Bij tussenvonnis van 27 juli 2011 heeft de rechtbank onder meer geoordeeld dat alleen [beheer] Beheer BV als partij bij de franchiseovereenkomst heeft te gelden en niet tevens [appellante] en dat indien de vordering van 2 Sell It jegens [beheer] Beheer BV toewijsbaar is, dit op grond van bestuurdersaansprakelijkheid tevens het geval is jegens [appellante] . De rechtbank heeft 2 Sell It een bewijsopdracht verstrekt inzake de nakoming van haar verplichtingen. Naar aanleiding hiervan heeft 2 Sell It schriftelijk bewijs geleverd.

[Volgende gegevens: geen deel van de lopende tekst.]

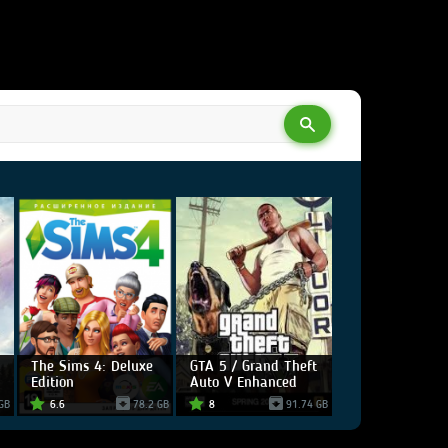
The Sims 4: Deluxe
GTA 5 / Grand Theft
Edition
Auto V Enhanced
GB
6.6
78.2 GB
8
91.74 GB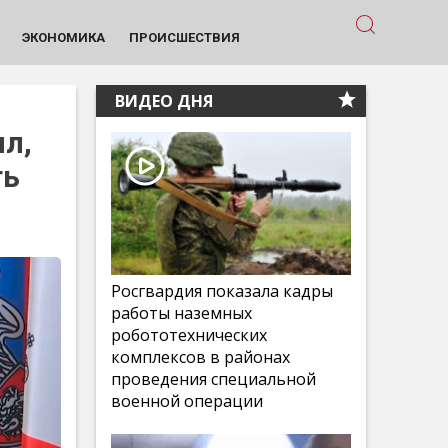
ЭКОНОМИКА
ПРОИСШЕСТВИЯ
ВИДЕО ДНЯ
ил,
ть
Росгвардия показала кадры
работы наземных
робототехнических
комплексов в районах
проведения специальной
военной операции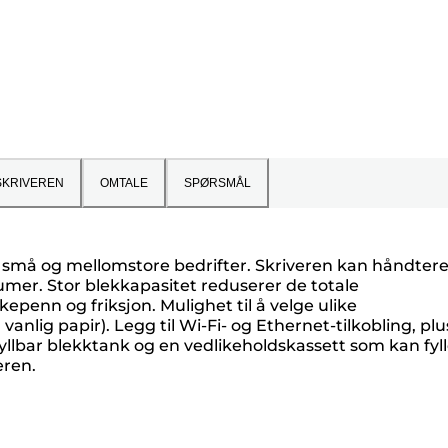
SKRIVEREN
OMTALE
SPØRSMÅL
r små og mellomstore bedrifter. Skriveren kan håndter
lumer. Stor blekkapasitet reduserer de totale
nn og friksjon. Mulighet til å velge ulike
anlig papir). Legg til Wi-Fi- og Ethernet-tilkobling, plu
yllbar blekktank og en vedlikeholdskassett som kan fyl
eren.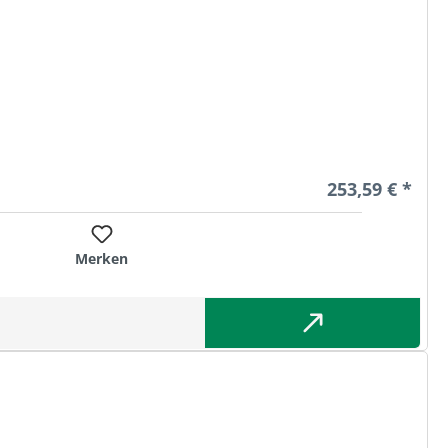
Regulärer Prei
253,59 € *
Merken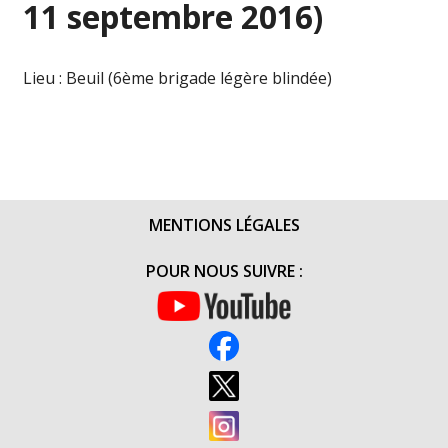
11 septembre 2016)
Lieu : Beuil (6ème brigade légère blindée)
MENTIONS LÉGALES
POUR NOUS SUIVRE :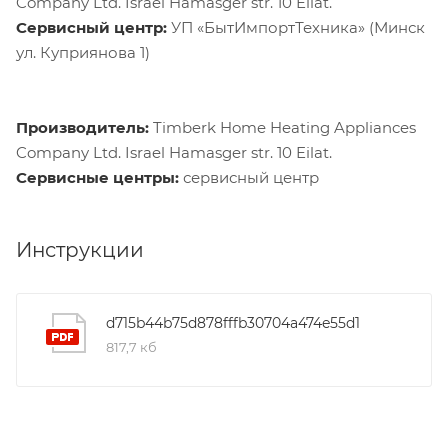
Company Ltd. Israel Hamasger str. 10 Eilat.
Сервисный центр:
УП «БытИмпортТехника» (Минск
ул. Куприянова 1)
Производитель:
Timberk Home Heating Appliances
Company Ltd. Israel Hamasger str. 10 Eilat.
Сервисные центры:
сервисный центр
Инструкции
d715b44b75d878fffb30704a474e55d1
817,7 кб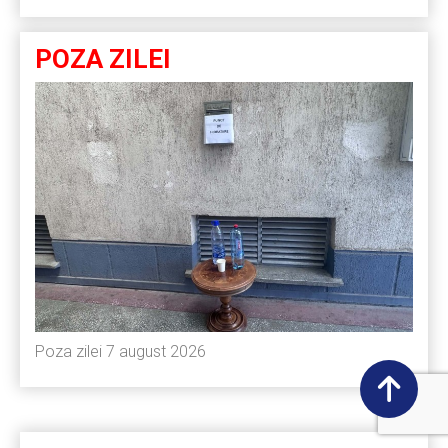
POZA ZILEI
Poza zilei 7 august 2026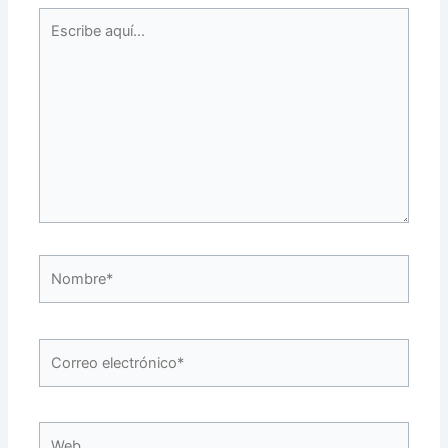
Escribe
aquí...
Nombre*
Correo
electrónico*
Web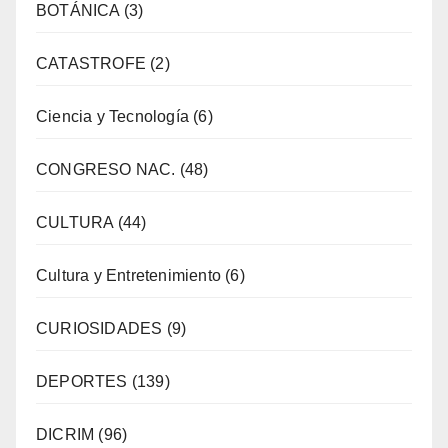
BOTÁNICA
(3)
CATASTROFE
(2)
Ciencia y Tecnología
(6)
CONGRESO NAC.
(48)
CULTURA
(44)
Cultura y Entretenimiento
(6)
CURIOSIDADES
(9)
DEPORTES
(139)
DICRIM
(96)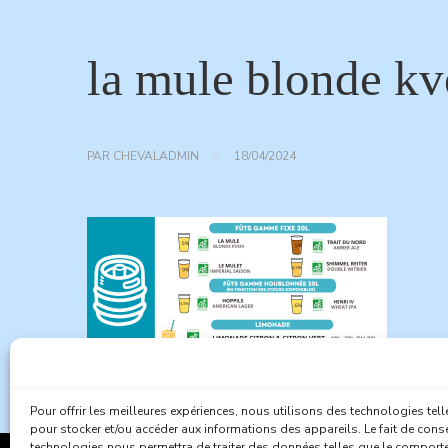
la mule blonde kv
PAR
CHEVALADMIN
18/04/2024
Pour offrir les meilleures expériences, nous utilisons des technologies tel
pour stocker et/ou accéder aux informations des appareils. Le fait de conse
technologies nous permettra de traiter des données telles que le compor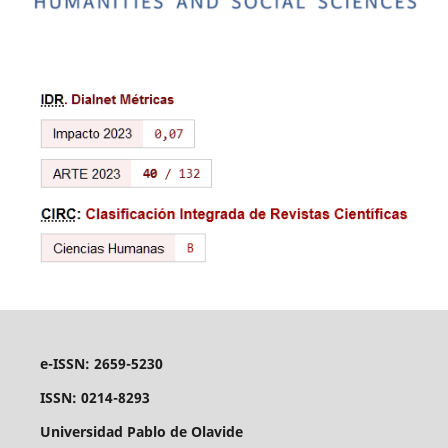
e-ISSN: 2659-5230
ISSN: 0214-8293
Universidad Pablo de Olavide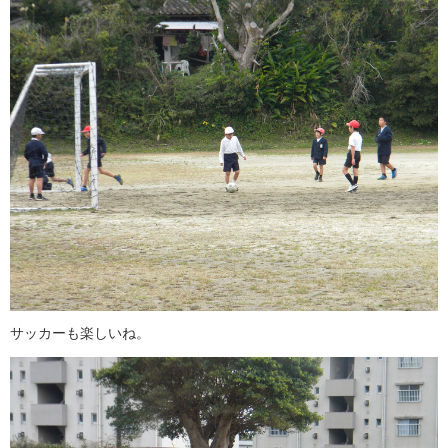
サッカーも楽しいね。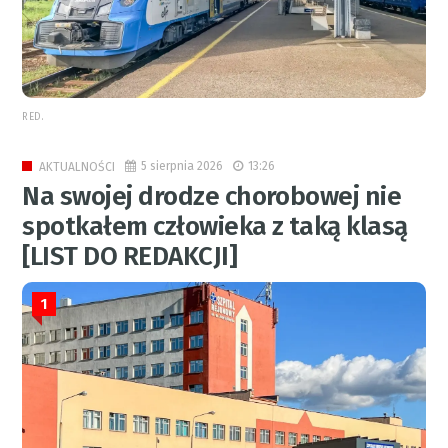
RED.
5 sierpnia 2026
13:26
AKTUALNOŚCI
Na swojej drodze chorobowej nie
spotkałem człowieka z taką klasą
[LIST DO REDAKCJI]
1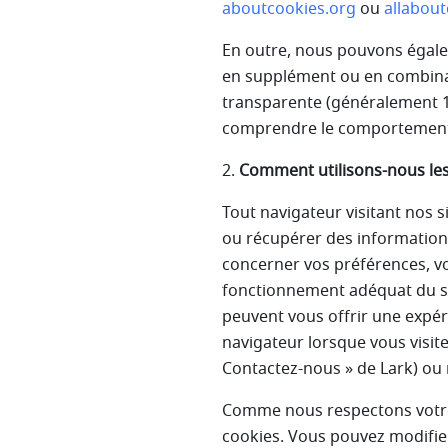
aboutcookies.org
ou
allabout
En outre, nous pouvons égaleme
en supplément ou en combina
transparente (généralement 1 p
comprendre le comportement d
2.
Comment utilisons-nous les
Tout navigateur visitant nos s
ou récupérer des information
concerner vos préférences, vo
fonctionnement adéquat du sit
peuvent vous offrir une expé
navigateur lorsque vous visit
Contactez-nous » de Lark) ou 
Comme nous respectons votre d
cookies. Vous pouvez modifier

Bij tussenvonnis van 30 mei 2012 heeft de rechtbank 2 Sell It in de gelegenheid gesteld alsnog getuigen te doen horen.

Bij tussenvonnis van 6 november 2013 heeft de rechtbank geoordeeld dat 2 Sell It in het bewijs geslaagd is en [appellante] een bewijsopdracht verstrekt inzake de totstandkoming van de franchiseovereenkomst.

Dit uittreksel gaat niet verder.